Fewer Than One In Four Have Requested Flexible Working

Survey Reveals Perceived Barriers To Adoption

12.01.2015

Fewer than a quarter of people have requested flexible working arrangements despite having the legal right to do so for over six months, a new survey reveals.

The poll of 2,000 workers by O2 Business found that just over half (54%) of people were aware of the right to request flexible working legislation launched in June last year, but only 23% had taken advantage of it.

Around a third (31%) of those surveyed said a lack of trust was one of the main barriers to widespread adoption of flexible working, whilst a similar proportion (28%) said their business culture didn't encourage working away from the office.

Additionally, one in five cited a lack of technology or tools to facilitate flexible working.
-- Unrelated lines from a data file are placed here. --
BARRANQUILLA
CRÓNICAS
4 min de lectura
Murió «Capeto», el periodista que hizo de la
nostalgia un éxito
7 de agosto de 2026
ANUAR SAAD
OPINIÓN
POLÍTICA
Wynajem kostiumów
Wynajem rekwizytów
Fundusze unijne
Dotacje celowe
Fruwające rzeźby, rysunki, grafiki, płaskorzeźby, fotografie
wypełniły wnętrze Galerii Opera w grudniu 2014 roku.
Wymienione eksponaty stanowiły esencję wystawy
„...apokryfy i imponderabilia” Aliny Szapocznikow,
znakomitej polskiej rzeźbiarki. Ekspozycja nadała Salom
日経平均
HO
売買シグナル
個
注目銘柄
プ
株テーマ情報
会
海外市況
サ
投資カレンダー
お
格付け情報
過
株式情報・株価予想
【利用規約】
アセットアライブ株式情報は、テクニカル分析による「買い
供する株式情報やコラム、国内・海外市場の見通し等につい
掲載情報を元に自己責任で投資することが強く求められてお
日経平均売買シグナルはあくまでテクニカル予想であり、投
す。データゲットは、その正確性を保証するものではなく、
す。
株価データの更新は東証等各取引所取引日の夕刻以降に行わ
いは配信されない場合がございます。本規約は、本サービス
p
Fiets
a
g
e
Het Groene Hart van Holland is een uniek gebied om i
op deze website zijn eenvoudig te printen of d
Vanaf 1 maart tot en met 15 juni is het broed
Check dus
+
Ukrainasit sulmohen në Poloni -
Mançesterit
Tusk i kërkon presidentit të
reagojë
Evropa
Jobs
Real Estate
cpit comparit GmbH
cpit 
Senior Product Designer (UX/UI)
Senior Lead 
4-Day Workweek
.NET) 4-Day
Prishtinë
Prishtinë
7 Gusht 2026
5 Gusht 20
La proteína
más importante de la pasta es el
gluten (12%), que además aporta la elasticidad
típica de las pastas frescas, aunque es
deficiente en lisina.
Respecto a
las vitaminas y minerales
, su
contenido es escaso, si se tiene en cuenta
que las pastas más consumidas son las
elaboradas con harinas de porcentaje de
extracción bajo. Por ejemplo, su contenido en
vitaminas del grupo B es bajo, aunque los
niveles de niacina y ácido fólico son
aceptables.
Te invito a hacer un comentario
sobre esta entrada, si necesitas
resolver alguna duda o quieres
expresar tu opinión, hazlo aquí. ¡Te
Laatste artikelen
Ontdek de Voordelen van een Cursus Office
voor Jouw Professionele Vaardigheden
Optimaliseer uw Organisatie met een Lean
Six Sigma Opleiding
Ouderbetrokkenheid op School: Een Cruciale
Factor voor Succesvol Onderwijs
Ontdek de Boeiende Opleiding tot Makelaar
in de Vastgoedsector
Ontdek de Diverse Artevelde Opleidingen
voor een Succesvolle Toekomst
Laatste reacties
Only one in eight (12%) thought that their organisation was likely to embrace the practice in 2015.

However, a spokesman for the Department for Business, Innovation and Skills said the government wants to see flexible working become the “norm” rather than the exception, supported by Tax Free Childcare and shared parental leave.

"Extending the right to request flexible working will enable firms to attract and retain the best talent and reap the benefits of a more motivated workforce," he said.

The findings have come months ahead of the Government’s planned introduction of shared parental leave, which is expected to be introduced in April.

Expert Opinion
This research has put an interesting spotlight on how the right to request flexible working which was extended to all employees with the requisite qualifying service, does not necessarily mean that employees are benefitting from such arrangements.

"There are many perceived potential barriers to the adoption of such flexibility, but it remains vital that employers understand their obligations in terms of dealing with applications and having policies in place on them – so that workers understand what options are available to them and how the business will determine them. This is particularly important now that the right to request flexible working is no longer limited to employees with childcare or other caring responsibilities.

"This is a challenging time for employers who are also having to implement and plan for shared parental leave which is available to some parents and adopters from 5 April 2015.

"This potentially gives new parents the right to work and then go back on shared leave for the first year of the child’s birth. This is a different type of flexible working pattern, and employers may find that parents who have exercised it may seek to make similar, permanent arrangements via an application for flexible working when they return to work.

"Businesses must plan ahead to make sure that they are ready for Shared Parental Leave."